Internet: com'è piccolo il mondo!

L’avvento di internet ha proprio rivoluzionato il modo di comunicare, non solo perché annulla le distanze e riduce i tempi, ma perché permette, con una semplice ricerca, di riallacciare rapporti fra persone che si credevano scomparse, travolte da gravi eventi politici nel paese dove avevano creduto di trovare fortuna.
Qualche giorno fa ho ricevuto una email da youtube: mi informava in spagnolo che un mio breve video era stato sottoscritto e commentato. Non ho controllato subito il mittente. Due giorni dopo due nuove email mi informavano che altri due video erano stati commentati dalla stessa persona, che aveva lasciato un commento e il suo contatto anche su una fotografia del mio matrimonio, su Picasa web album di Google.
Questa volta lo sconosciuto ha lasciato qualche riferimento in più. Si tratta di un giovanotto che manda i saluti dall’Argentina. da parte di una lontana parente della mamma di Gabriele di cui non avevamo notizie da quando ci siamo sposati nel 1976.

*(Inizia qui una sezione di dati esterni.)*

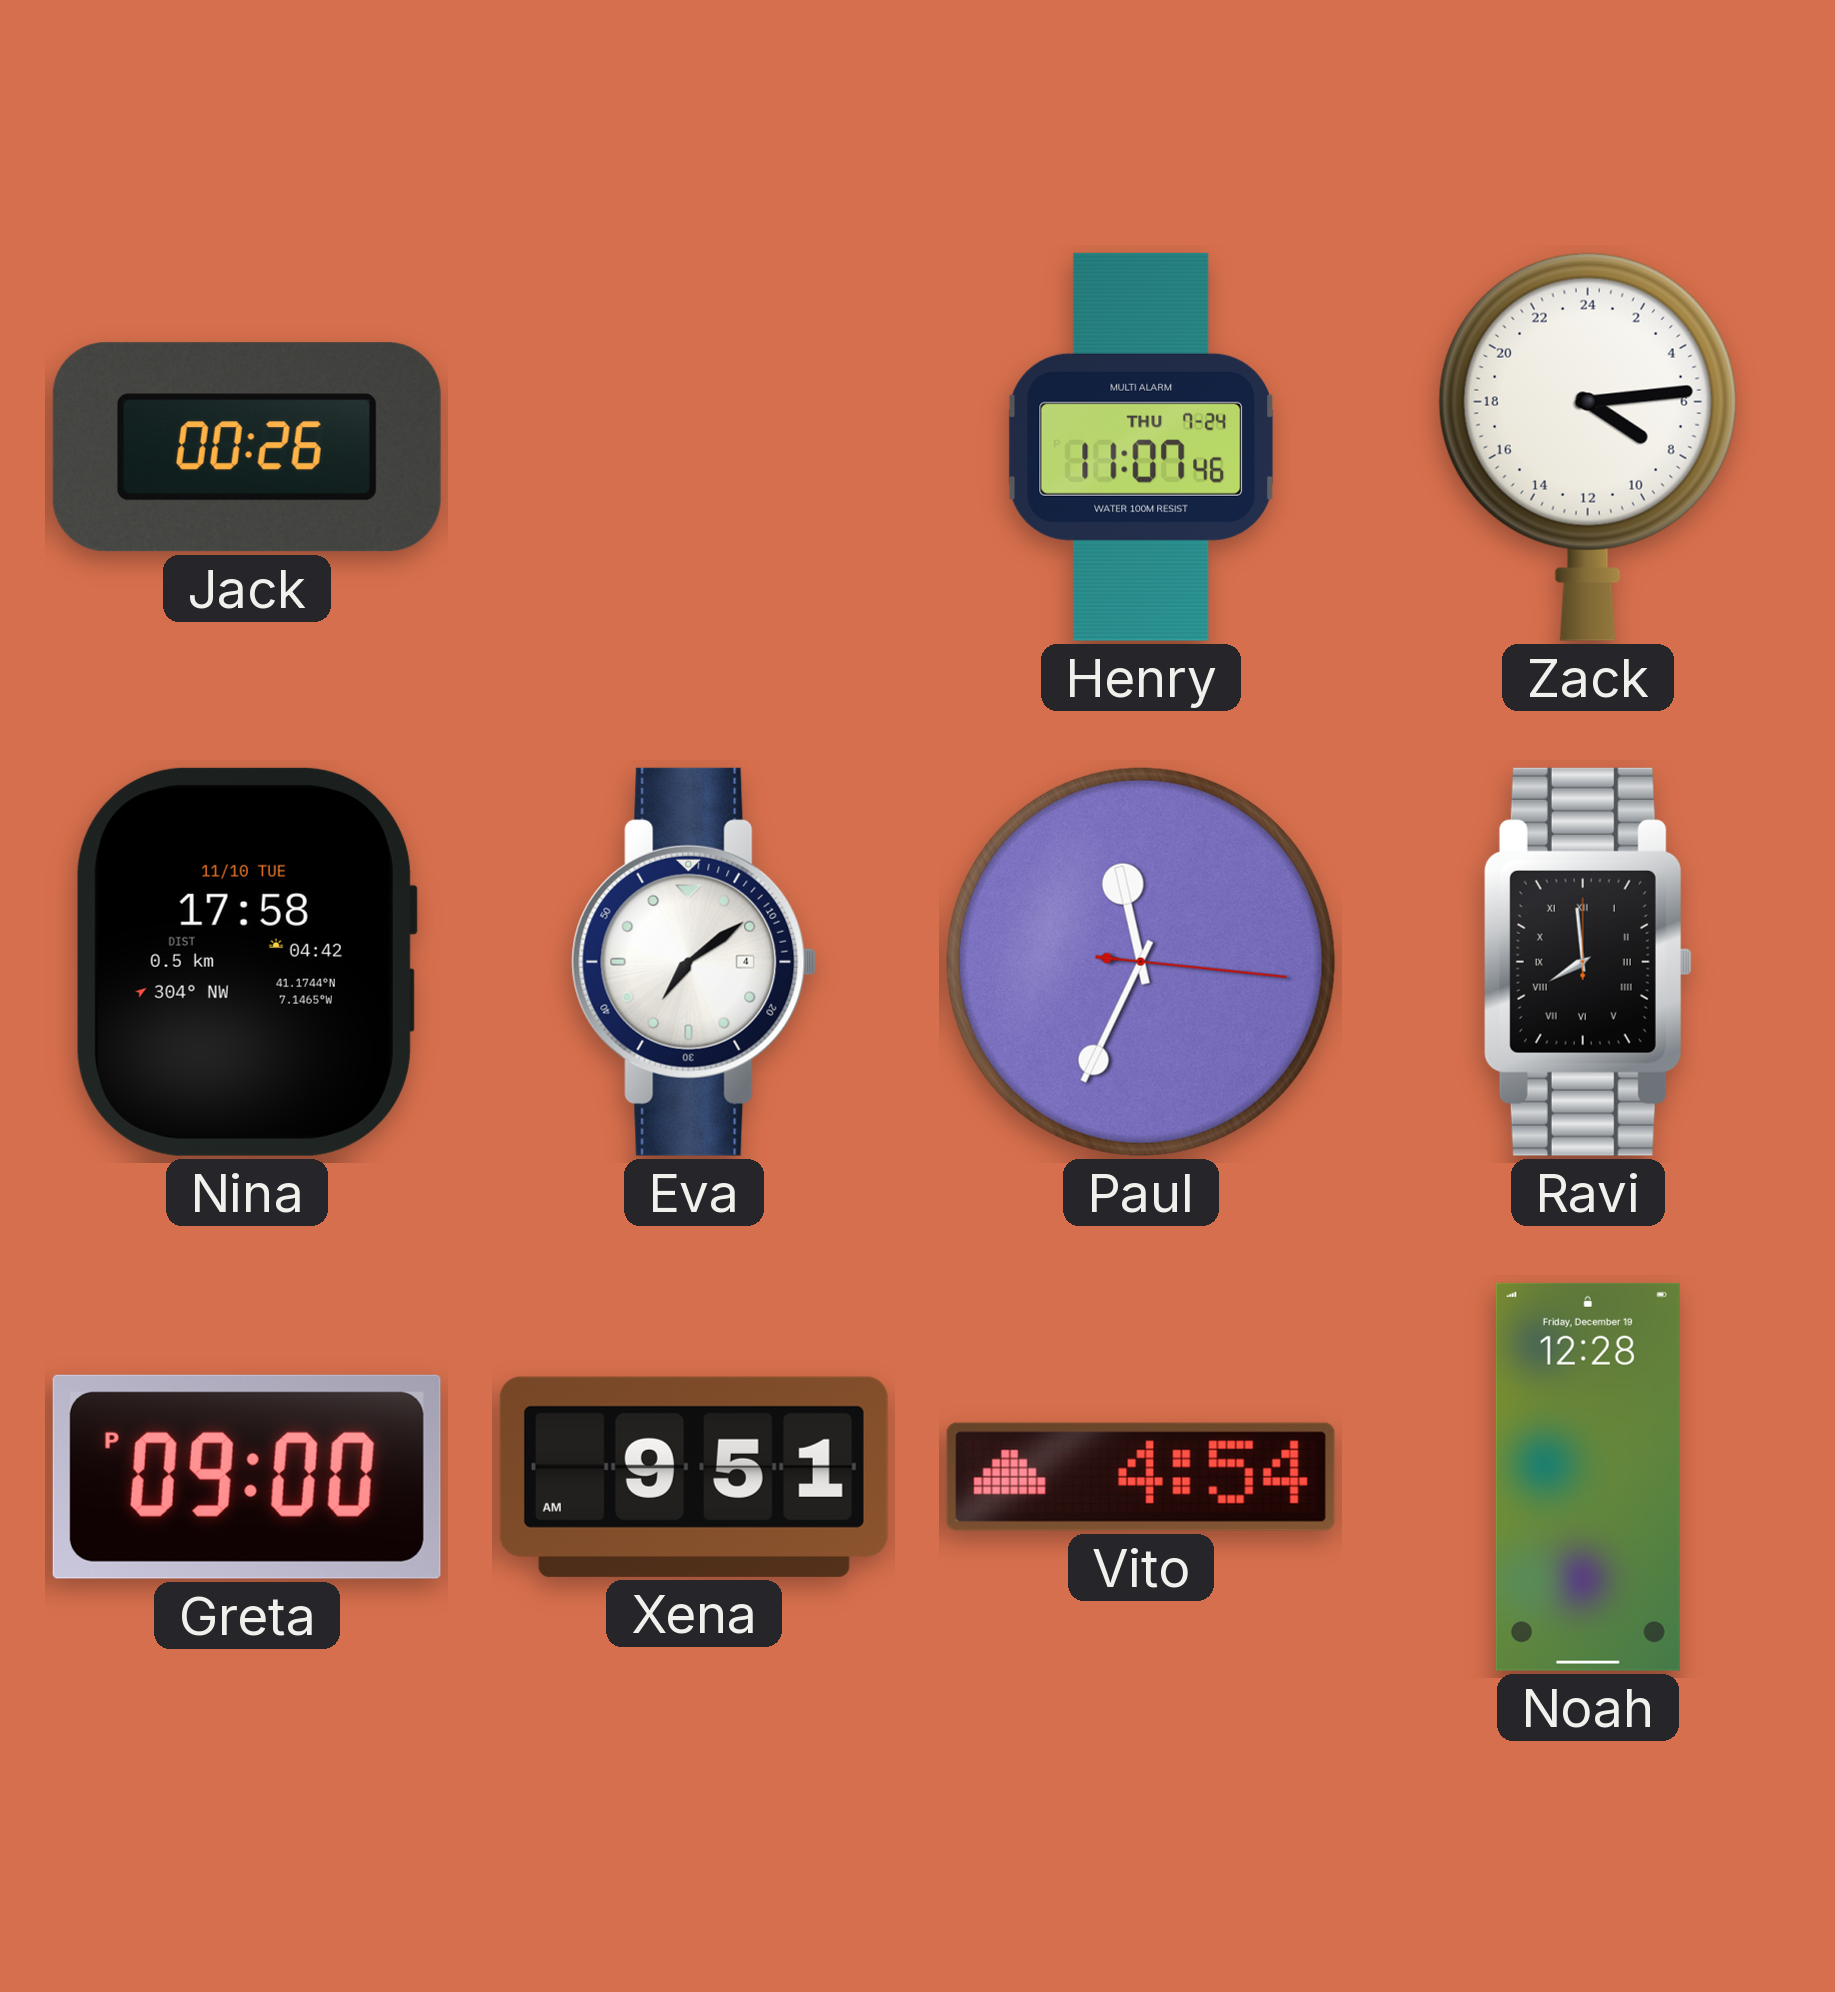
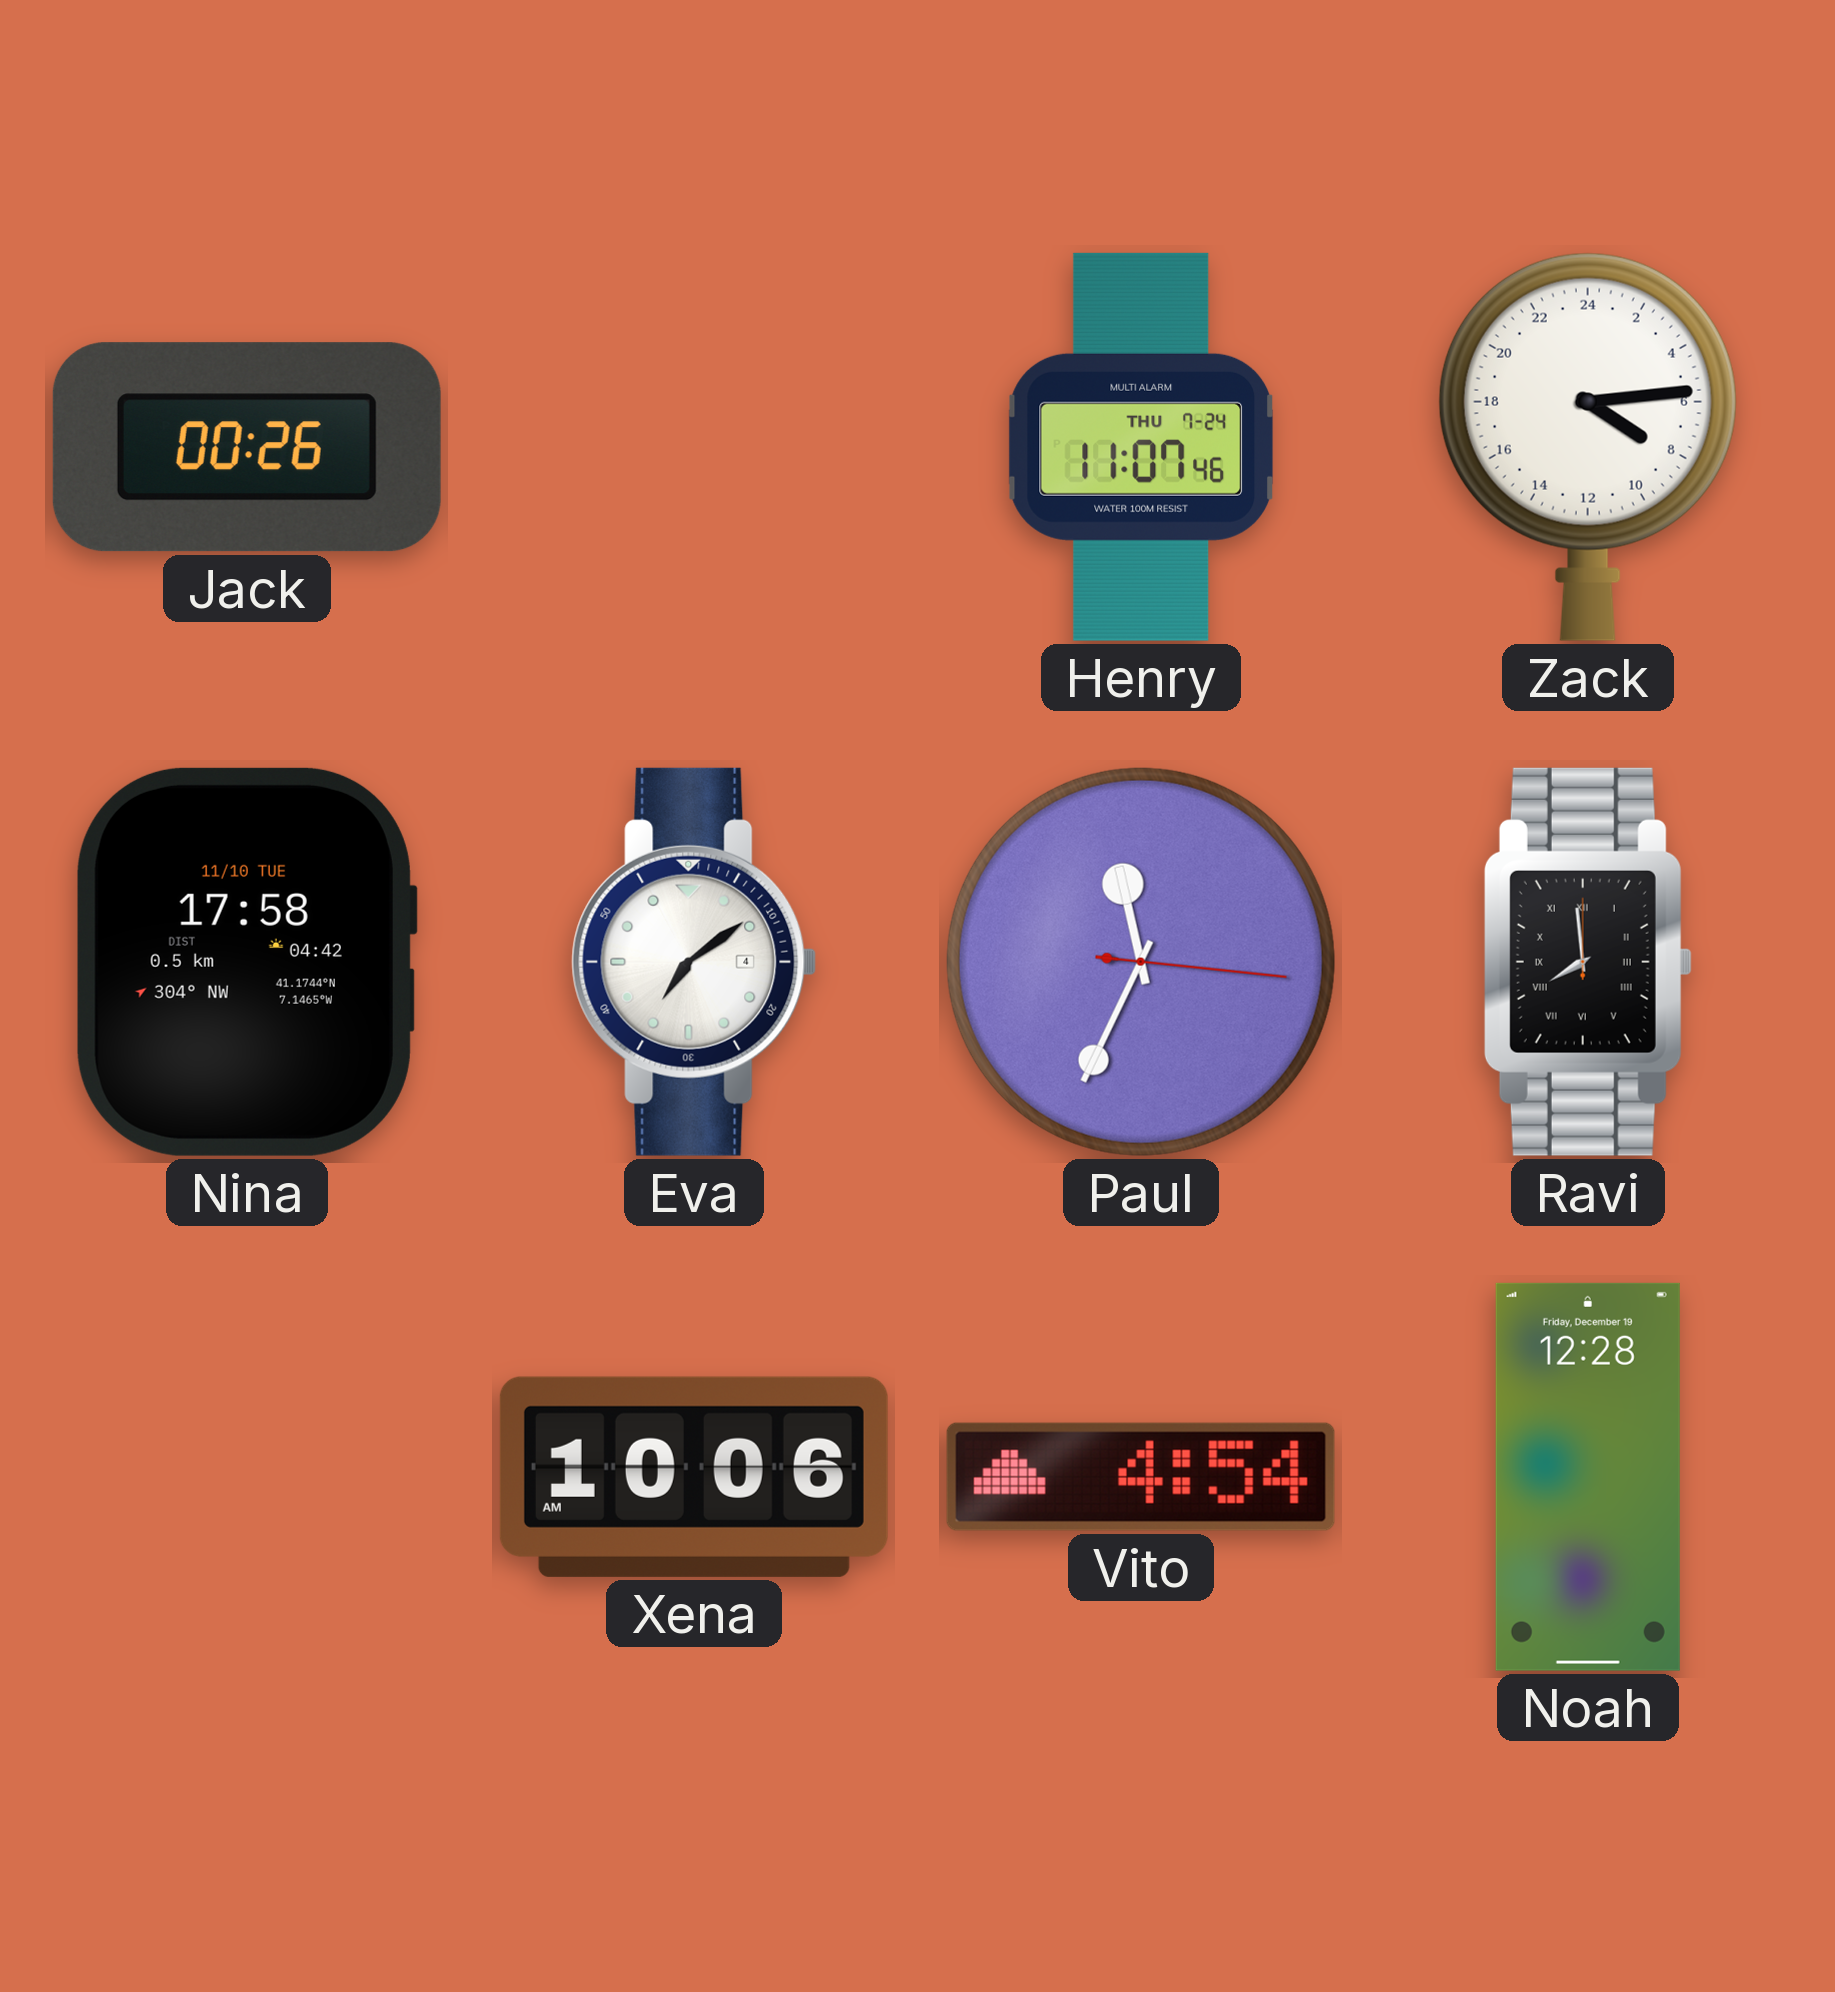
Greta: 09:00 -> none
Xena: 9:51 -> 10:06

“In quel paese il 24 marzo 1976 i soldati argentini si ribellarono a Isabelita Perón sotto la guida del generale Jorge Rafael Videla, il quale, il 29 marzo, si nominò presidente a vita e prese il comando della Junta militare.
Subito questa attuò una repressione senza precedenti nei confronti della sinistra: decine di migliaia di persone sospettate di appartenere ad essa o ai sindacati furono arrestate, torturate e fatte barbaramente giustiziare.
Ci furono anche migliaia di desaparecidos ovvero "scomparsi", studenti che venivano catturati e torturati dai soldati e di cui non si sapeva più nulla. Oggi è certo che sono stati quasi tutti uccisi.” (Da Wikipedia)
Da allora avevamo perso le tracce di M.F. e pensavamo che fosse una delle tante madri di Plaza de Mayo che ogni giovedì si ritrovano a commemorare i figli scomparsi.
Ritrovare perciò le sue tracce è stato molto emozionante, soprattutto perché accompagnate dal link di Picasa che ci portava all’ultima fotografia, che ritrae la famiglia di Gabriele al completo, spedita a questa parente pochi giorni prima del nostro matrimonio e del golpe militare e che pensavamo non fosse mai stata recapitata.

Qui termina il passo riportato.